→ Task details
Restate every record word for word, without the pictures.

→ Dataset content
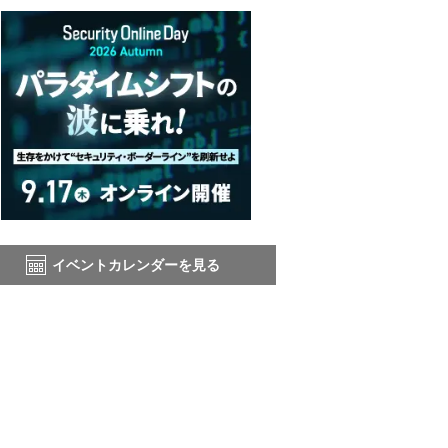
イベントカレンダーを見る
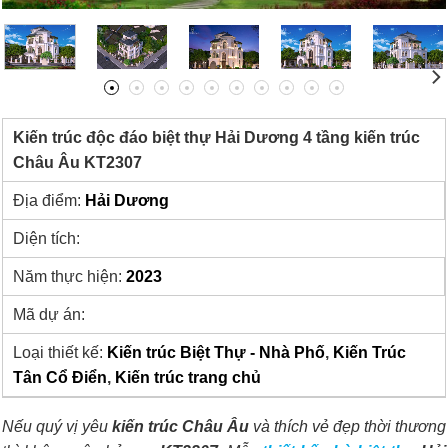
Kiến trúc độc đáo biệt thự Hải Dương 4 tầng kiến trúc
Châu Âu KT2307
Địa điểm:
Hải Dương
Diện tích:
Năm thực hiện:
2023
Mã dự án:
Loại thiết kế:
Kiến trúc Biệt Thự - Nhà Phố
,
Kiến Trúc
Tân Cổ Điển
,
Kiến trúc trang chủ
Nếu quý vị yêu
kiến trúc Châu Âu
và thích vẻ đẹp thời thương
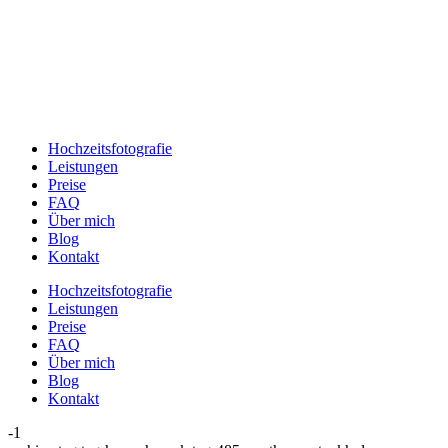
Hochzeitsfotografie
Leistungen
Preise
FAQ
Über mich
Blog
Kontakt
Hochzeitsfotografie
Leistungen
Preise
FAQ
Über mich
Blog
Kontakt
-1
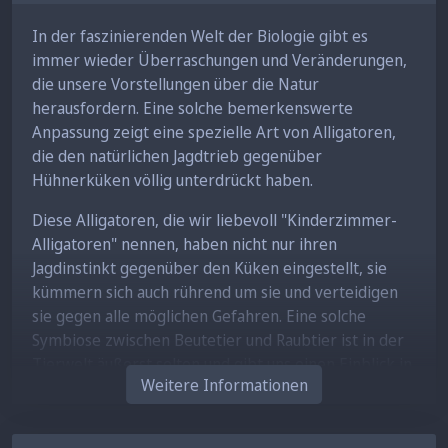
In der faszinierenden Welt der Biologie gibt es
immer wieder Überraschungen und Veränderungen,
die unsere Vorstellungen über die Natur
herausfordern. Eine solche bemerkenswerte
Anpassung zeigt eine spezielle Art von Alligatoren,
die den natürlichen Jagdtrieb gegenüber
Hühnerküken völlig unterdrückt haben.
Diese Alligatoren, die wir liebevoll "Kinderzimmer-
Alligatoren" nennen, haben nicht nur ihren
Jagdinstinkt gegenüber den Küken eingestellt, sie
kümmern sich auch rührend um sie und verteidigen
sie gegen alle möglichen Gefahren. Eine solche
Symbiose zwischen Beutetier und Raubtier ist in der
Tierwelt äußerst selten und gibt uns einen Einblick in
Weitere Informationen
die erstaunliche Fähigkeit der Natur zur Anpassung
und Koexistenz.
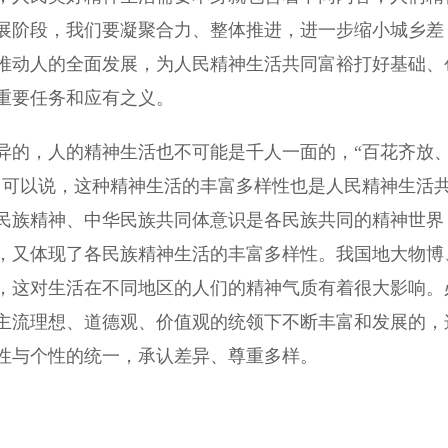
展阶段，我们要凝聚合力、整体推进，进一步缩小城乡差
推动人的全面发展，为人民精神生活共同富裕打好基础、
重要任务和应有之义。
的，人的精神生活也不可能是千人一面的，“百花齐放
，可以说，这种精神生活的丰富多样性也是人民精神生活
民族精神、中华民族共同体意识是各民族共同的精神世界
，又体现了各民族精神生活的丰富多样性。我国地大物博
，这对生活在不同地区的人们的精神气质有着很大影响。
主流理想、道德观、价值观的统领下不断丰富和发展的，
性与个性的统一，承认差异、尊重多样。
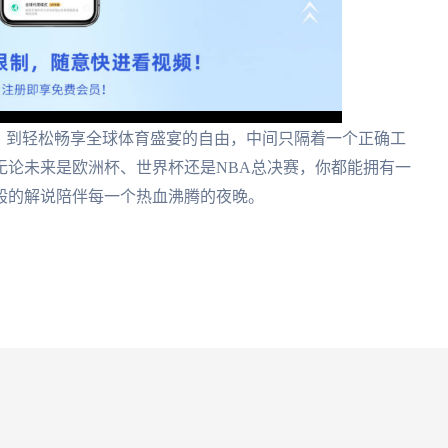
，到轻松畅享全球体育盛宴的自由，中间只隔着一个正确工
无论未来是欧洲杯、世界杯还是NBA总决赛，你都能拥有一
般的解说陪伴每一个热血沸腾的夜晚。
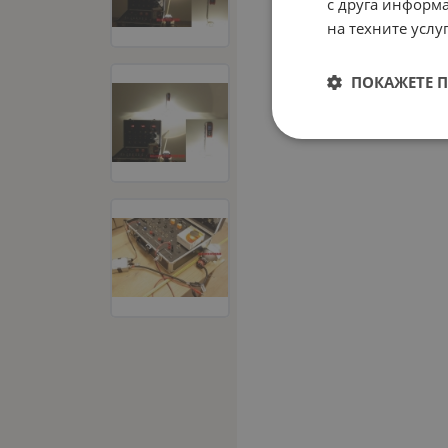
с друга информа
на техните услуг
ПОКАЖЕТЕ 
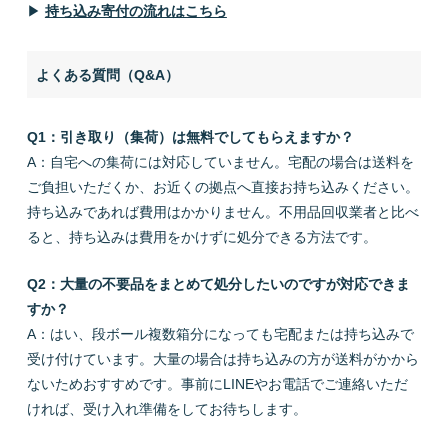
▶
持ち込み寄付の流れはこちら
よくある質問（Q&A）
Q1：引き取り（集荷）は無料でしてもらえますか？
A：自宅への集荷には対応していません。宅配の場合は送料を
ご負担いただくか、お近くの拠点へ直接お持ち込みください。
持ち込みであれば費用はかかりません。不用品回収業者と比べ
ると、持ち込みは費用をかけずに処分できる方法です。
Q2：大量の不要品をまとめて処分したいのですが対応できま
すか？
A：はい、段ボール複数箱分になっても宅配または持ち込みで
受け付けています。大量の場合は持ち込みの方が送料がかから
ないためおすすめです。事前にLINEやお電話でご連絡いただ
ければ、受け入れ準備をしてお待ちします。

→ Written reply
イベントカレンダーを見る
Kiến trúc độc đáo biệt thự Hải Dương 4 tầng kiến trúc
Châu Âu KT2307
Địa điểm:
Hải Dương
Diện tích:
Năm thực hiện:
2023
Mã dự án:
Loại thiết kế:
Kiến trúc Biệt Thự - Nhà Phố
,
Kiến Trúc
Tân Cổ Điển
,
Kiến trúc trang chủ
Nếu quý vị yêu
kiến trúc Châu Âu
và thích vẻ đẹp thời thương
Hochzeitsfotografie
Leistungen
Preise
FAQ
Über mich
Blog
Kontakt
Hochzeitsfotografie
Leistungen
Preise
FAQ
Über mich
Blog
Kontakt
-1
In der faszinierenden Welt der Biologie gibt es
immer wieder Überraschungen und Veränderungen,
die unsere Vorstellungen über die Natur
herausfordern. Eine solche bemerkenswerte
Anpassung zeigt eine spezielle Art von Alligatoren,
die den natürlichen Jagdtrieb gegenüber
Hühnerküken völlig unterdrückt haben.
Diese Alligatoren, die wir liebevoll "Kinderzimmer-
Alligatoren" nennen, haben nicht nur ihren
Jagdinstinkt gegenüber den Küken eingestellt, sie
kümmern sich auch rührend um sie und verteidigen
sie gegen alle möglichen Gefahren. Eine solche
Symbiose zwischen Beutetier und Raubtier ist in der
Tierwelt äußerst selten und gibt uns einen Einblick in
Weitere Informationen
die erstaunliche Fähigkeit der Natur zur Anpassung
und Koexistenz.
展阶段，我们要凝聚合力、整体推进，进一步缩小城乡差
推动人的全面发展，为人民精神生活共同富裕打好基础、
重要任务和应有之义。
的，人的精神生活也不可能是千人一面的，“百花齐放
，可以说，这种精神生活的丰富多样性也是人民精神生活
民族精神、中华民族共同体意识是各民族共同的精神世界
，又体现了各民族精神生活的丰富多样性。我国地大物博
，这对生活在不同地区的人们的精神气质有着很大影响。
主流理想、道德观、价值观的统领下不断丰富和发展的，
性与个性的统一，承认差异、尊重多样。
，到轻松畅享全球体育盛宴的自由，中间只隔着一个正确工
无论未来是欧洲杯、世界杯还是NBA总决赛，你都能拥有一
般的解说陪伴每一个热血沸腾的夜晚。
с друга информа
на техните услуг
ПОКАЖЕТЕ 
▶
持ち込み寄付の流れはこちら
よくある質問（Q&A）
Q1：引き取り（集荷）は無料でしてもらえますか？
A：自宅への集荷には対応していません。宅配の場合は送料を
ご負担いただくか、お近くの拠点へ直接お持ち込みください。
持ち込みであれば費用はかかりません。不用品回収業者と比べ
ると、持ち込みは費用をかけずに処分できる方法です。
Q2：大量の不要品をまとめて処分したいのですが対応できま
すか？
A：はい、段ボール複数箱分になっても宅配または持ち込みで
受け付けています。大量の場合は持ち込みの方が送料がかから
ないためおすすめです。事前にLINEやお電話でご連絡いただ
ければ、受け入れ準備をしてお待ちします。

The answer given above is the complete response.